WORK TO COMPLETE – Copy, from the material below, every line in which the word "status" can be found.

____

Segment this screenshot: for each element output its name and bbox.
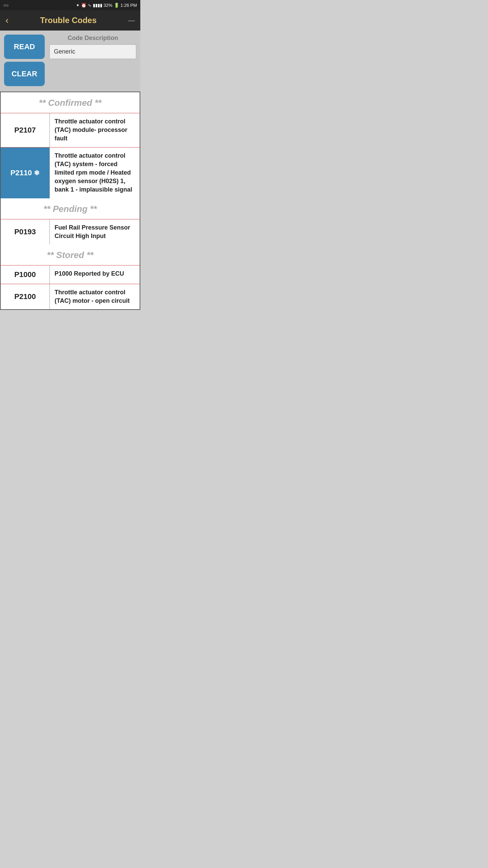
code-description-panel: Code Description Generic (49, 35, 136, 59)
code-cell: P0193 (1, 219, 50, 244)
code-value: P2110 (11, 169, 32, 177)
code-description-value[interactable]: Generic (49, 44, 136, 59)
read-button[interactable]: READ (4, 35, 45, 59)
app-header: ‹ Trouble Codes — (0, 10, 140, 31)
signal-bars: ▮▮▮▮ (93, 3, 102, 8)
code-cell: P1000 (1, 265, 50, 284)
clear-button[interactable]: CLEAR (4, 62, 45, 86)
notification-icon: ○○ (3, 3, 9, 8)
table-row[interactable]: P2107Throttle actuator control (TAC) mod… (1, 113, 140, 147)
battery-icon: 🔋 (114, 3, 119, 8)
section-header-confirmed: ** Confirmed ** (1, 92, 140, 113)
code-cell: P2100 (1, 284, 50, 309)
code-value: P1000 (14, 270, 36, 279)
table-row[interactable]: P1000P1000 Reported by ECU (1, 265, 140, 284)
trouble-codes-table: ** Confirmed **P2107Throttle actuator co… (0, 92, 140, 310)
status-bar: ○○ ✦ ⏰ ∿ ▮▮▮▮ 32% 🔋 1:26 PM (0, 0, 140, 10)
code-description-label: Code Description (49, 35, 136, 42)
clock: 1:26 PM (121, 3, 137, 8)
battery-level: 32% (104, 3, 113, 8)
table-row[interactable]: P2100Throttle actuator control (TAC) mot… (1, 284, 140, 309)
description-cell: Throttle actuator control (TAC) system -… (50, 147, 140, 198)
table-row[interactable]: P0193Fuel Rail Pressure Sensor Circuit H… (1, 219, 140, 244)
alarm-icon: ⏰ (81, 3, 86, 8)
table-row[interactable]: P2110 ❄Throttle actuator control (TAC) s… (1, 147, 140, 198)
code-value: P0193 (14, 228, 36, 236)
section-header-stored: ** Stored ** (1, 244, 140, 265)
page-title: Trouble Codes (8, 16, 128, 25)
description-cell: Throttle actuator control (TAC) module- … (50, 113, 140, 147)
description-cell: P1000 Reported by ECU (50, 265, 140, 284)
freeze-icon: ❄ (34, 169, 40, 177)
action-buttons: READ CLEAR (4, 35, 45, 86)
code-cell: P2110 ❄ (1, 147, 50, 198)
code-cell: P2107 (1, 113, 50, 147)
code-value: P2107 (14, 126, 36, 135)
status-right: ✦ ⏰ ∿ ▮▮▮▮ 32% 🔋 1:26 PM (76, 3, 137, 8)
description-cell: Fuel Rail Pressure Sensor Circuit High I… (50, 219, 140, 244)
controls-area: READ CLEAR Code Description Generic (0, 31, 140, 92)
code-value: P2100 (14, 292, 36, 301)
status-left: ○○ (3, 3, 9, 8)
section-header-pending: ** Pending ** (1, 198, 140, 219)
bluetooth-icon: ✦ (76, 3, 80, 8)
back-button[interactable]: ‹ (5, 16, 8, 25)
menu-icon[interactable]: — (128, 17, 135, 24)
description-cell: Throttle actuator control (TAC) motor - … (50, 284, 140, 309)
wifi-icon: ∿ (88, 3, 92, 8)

____

TASK ANSWER –
status-bar: ○○ ✦ ⏰ ∿ ▮▮▮▮ 32% 🔋 1:26 PM (0, 0, 140, 10)
status-right: ✦ ⏰ ∿ ▮▮▮▮ 32% 🔋 1:26 PM (76, 3, 137, 8)
status-left: ○○ (3, 3, 9, 8)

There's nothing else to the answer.